Children's burial ground, Calluragh, Co. Clare
Co. Clare |
Burial Grounds
At Calluragh in County Clare, there is a place set apart from the main parish graveyard, used historically for the burial of unbaptised children.
These sites, known in Irish as cillíní (the singular is cillín), exist in considerable numbers across Ireland, and for centuries they occupied a quietly troubling position in rural life. Catholic theological doctrine, as it was applied in practice, held that infants who died before baptism could not be buried in consecrated ground. Communities responded by designating their own spaces, often at the margins of townlands, near old earthworks, on the boundaries of fields, or beside ancient ecclesiastical ruins.

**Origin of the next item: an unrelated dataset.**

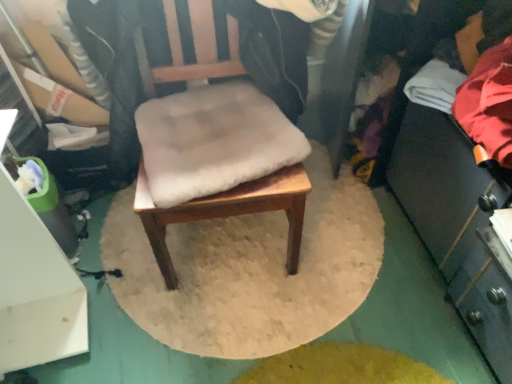 Where is `vacant space to the right of wooden chair at center`? Image resolution: width=512 pixels, height=384 pixels. vacant space to the right of wooden chair at center is located at coordinates (355, 254). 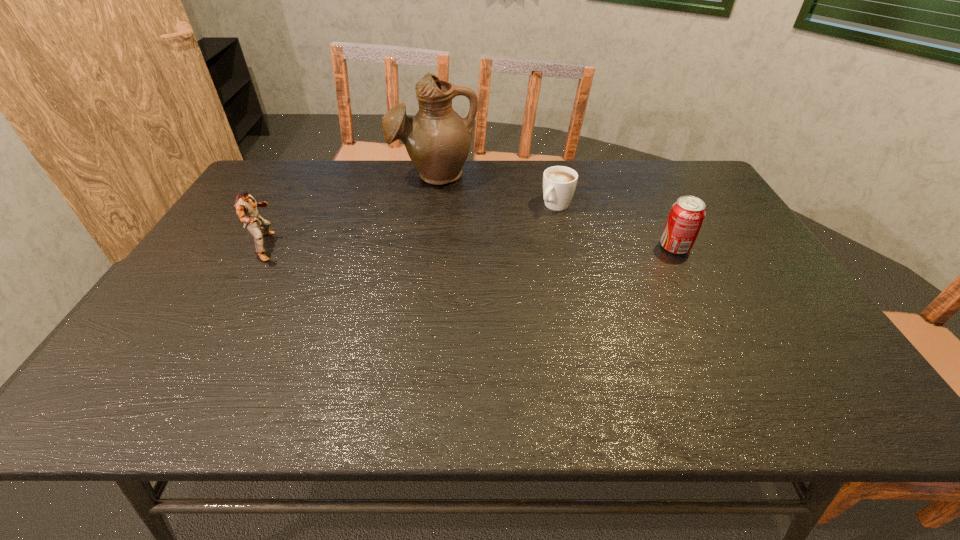 Identify the location of free space on the desktop that is between the leftmost object and the soda and is positioned with the handle on the side of the cappuccino. This screenshot has width=960, height=540. (510, 247).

The Calluragh site is one of many such places recorded across Clare, a county with a significant concentration of these informal burial grounds. The cillín tradition persisted well into the twentieth century in parts of Ireland, though attitudes and practices varied from parish to parish. What made these places distinctive was not only their function but their ambiguity: they were maintained by communities, marked sometimes with simple stones or no marker at all, and they occupied a space between the sacred and the unconsecrated that families navigated with considerable grief and, often, considerable discretion. In more recent decades, there has been a growing movement across Ireland to acknowledge and sometimes formally commemorate these sites, recognising the sorrow attached to them and the children interred within them.